Read on for our guide to the best things to do in Dahlonega GA, including attractions such as the Dahlonega Gold Museum, Consolidated Gold Mine, the historic Holly Theater, Lake Zwerner, and more!
The Best Things to Do in Dahlonega GA Guide
- Celebrate an Old Fashioned Dahlonega Christmas
- Dine at the Best Dahlonega Restaurants
- Explore Downtown Dahlonega
- Fishing & Hiking at Lake Zwerner/Yahoola Creek Reservoir
- Go Behind Bars at the 1884 Lumpkin County Jail & Museum
- Horseback Riding at Forrest Hills Resort
- Live Music at the Bear On The Square Mountain Festival
- Pan for Gold at the Consolidated Gold Mine
- Picnic at Water’s Creek/Dick’s Creek Falls
- Play at Hancock Park
- See a Show (or Movie) at the Historic Holly Theater
- See the Chestatee River Diving Bell
- Take a Downtown Dahlonega Carriage Ride
- Talk to the Animals at Chestatee Wildlife Preserve
- Visit the Dahlonega Gold Museum
1. Celebrate an Old Fashioned Dahlonega Christmas
The holiday festivities begin the day after Thanksgiving, with the annual lighting of the tree next to the Downtown Dahlonega Visitor Center.
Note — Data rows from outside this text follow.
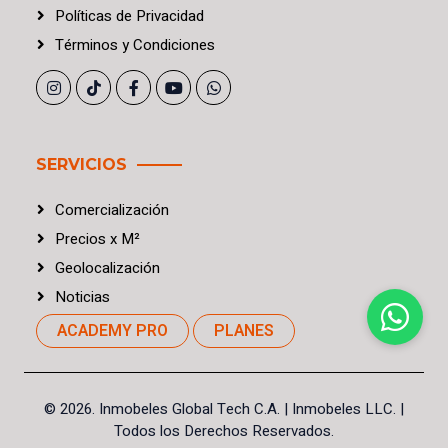
Políticas
de
Privacidad
Términos
y
Condiciones
SERVICIOS
Comercialización
Precios
x
M²
Geolocalización
Noticias
ACADEMY PRO
PLANES
©
2026. Inmobeles Global Tech C.A.
| Inmobeles LLC. |
Todos los Derechos Reservados.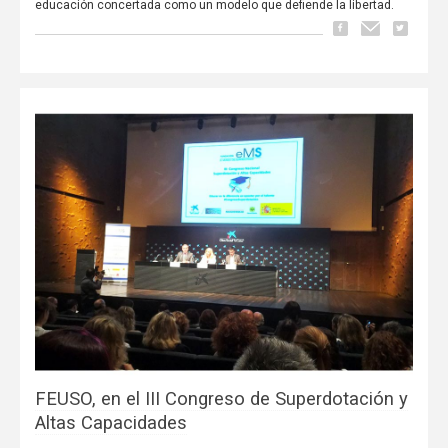
educación concertada como un modelo que defiende la libertad.
FEUSO, en el III Congreso de Superdotación y
Altas Capacidades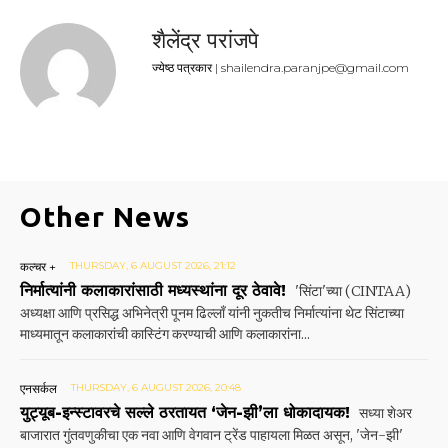
शैलेंद्र परांजपे
ज्येष्ठ पत्रकार | shailendra.paranjpe@gmail.com
Other News
कल्चर +
THURSDAY, 6 AUGUST 2026, 21:12
निर्मात्यांनी कलाकारांसाठी मध्यस्थांना दूर ठेवावे!
'सिंटा'च्या (CINTAA)
अध्यक्षा आणि प्रसिद्ध अभिनेत्री पूनम ढिल्लाँ यांनी नुकतीच निर्मात्यांना थेट सिंटाच्या
माध्यमातून कलाकारांची कास्टिंग करण्याची आणि कलाकारांना...
एनसर्कल
THURSDAY, 6 AUGUST 2026, 20:48
युट्यूब-इन्स्टावरचे सल्ले ठरतायत ‘जेन-झी’ला धोकादायक!
सध्या शेअर
बाजारात गुंतवणुकीचा एक नवा आणि वेगवान ट्रेंड पाहायला मिळत असून, 'जेन-झी'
The restaurants, shops, and streets of the town’s historic Public Square (which is centered around a courthouse that dates back to 1836) are completely covered in colorful Christmas lights and holiday decorations.
Santa is available to pose for free photos with kids and families every Friday, Saturday, and Sunday, and there are horse-drawn carriage rides available ($10 for adults, $5 for kids) on select dates.
Other opportunities to celebrate Christmas in Dahlonega include the Festival of Trees in Hancock Park, the Dahlonega Christmas Market on Thanksgiving weekend, and the Dahlonega Christmas Parade in mid-December.
READ MORE: The Best North Georgia Christmas Events
2. Dine at the Best Dahlonega Restaurants
And while our favorite restaurant in Dahlonega, Montaluce Winery & Restaurant, is located on the outskirts of town, most of the best places to eat in Dahlonega are right on the Public Square.
The historic Smith House (which dates back to 1899) is the oldest and most acclaimed restaurant in town.
They offer family-style dining and heaping portions of down-home Southern classics like fried chicken, baked ham, fried okra, collard greens, and cornbread.
We also love The Crimson Moon, which offers delicious gastropub fare, a full bar, and live music in the second oldest commercial building in downtown Dahlonega.
3. Explore Downtown Dahlonega
The Dahlonega Public Square centers around the 1836 Lumpkin County Courthouse, which is now home to the Dahlonega Gold Museum.
There, Dahlonega Mint assayer Dr. M.F. Stephenson famously tried to persuade miners not to leave for the California Gold Rush in 1848, insisting there was millions to be made from the nearby hills.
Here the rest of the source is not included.